BULELENG, BERITA DEWATA – Institut Teknologi dan Bisnis (ITB) STIKOM Bali memberikan dukungan penuh terhadap prosesi Upacara Rsi Yadnya Apodgala Sulinggih yang dijalani mantan Wakil Rektor III STIKOM Bali, Ida Bhawati Pasek I Made Sarjana, bersama sang istri Ida Bhawati Pasek Lily Marheni.
Upacara suci tersebut digelar pada Redite Umanis Merakih, Minggu (4/1/2026), bertempat di Banjar Dinas Desa, Desa Bebetin, Kecamatan Sawan, Kabupaten Buleleng, dan berlangsung dengan penuh khidmat.
Prosesi Rsi Yadnya Apodgala Sulinggih ini menjadi tonggak perjalanan spiritual Ida Bhawati Pasek I Made Sarjana, yang sebelumnya dikenal luas sebagai akademisi dan tokoh pendidikan tinggi di Bali. Bersama istri, beliau menjalani rangkaian penyucian diri untuk mengemban swadharma sebagai sulinggih.
Upacara dipuput oleh sejumlah sulinggih terkemuka di Bali. Bertindak sebagai Pinaka Nabe Napak adalah Ida Pandita Mpu Nabe Jaya Sandhika Yoga dari Griya Sunia Amertha Tengah Padang, Denpasar. Pinaka Nabe Waktra dipuput oleh Ida Pandita Mpu Nabe Jaya Acharya Nanda dari Griya Mumbul Sari Serongga, Gianyar. Sementara Pinaka Nabe Saksi adalah Ida Pandita Mpu Nabe Siwananda Wira Dharma Jaya Dangkara dari Griya Santhi Bhuwana Asram, Mayong, Buleleng.

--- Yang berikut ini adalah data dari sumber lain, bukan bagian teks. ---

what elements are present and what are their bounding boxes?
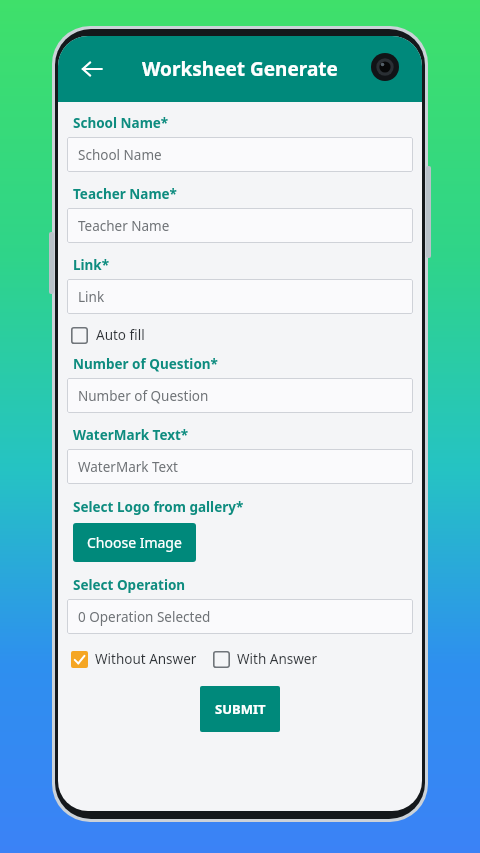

Rangkaian upacara yang dimulai sekitar pukul 16.00 Wita ini turut dihadiri Bupati Buleleng beserta jajaran, para sulinggih, jro mangku, tokoh masyarakat adat dan dinas, krama desa, serta semeton Pasek dari berbagai daerah.

Hadir pula Pembina Yayasan Widya Dharma Santi Denpasar Prof. Dr. I Made Bandem, MA, Ketua Yayasan Widya Dharma Santi Denpasar Drs. Ida Bagus Dharmadiaksa, M.Si., Ak., Rektor ITB STIKOM Bali Dr. Dadang Hermawan, serta jajaran pimpinan dan sivitas akademika ITB STIKOM Bali.
Prof. Dr. I Made Bandem dalam sambutannya menyampaikan apresiasi atas pengabdian Ida Bhawati Pasek I Made Sarjana selama berkiprah di dunia pendidikan tinggi, khususnya saat menjabat sebagai Wakil Rektor III STIKOM Bali.
“Beliau adalah sosok profesional yang kreatif, inovatif, dan menjunjung tinggi nilai kedisiplinan serta keteladanan. Banyak ide dan terobosan cerdas yang lahir untuk memajukan ITB STIKOM Bali. Hal ini menjadi landasan kuat dalam menapaki jalan kerohanian sebagai sulinggih,” ujar Prof. Bandem.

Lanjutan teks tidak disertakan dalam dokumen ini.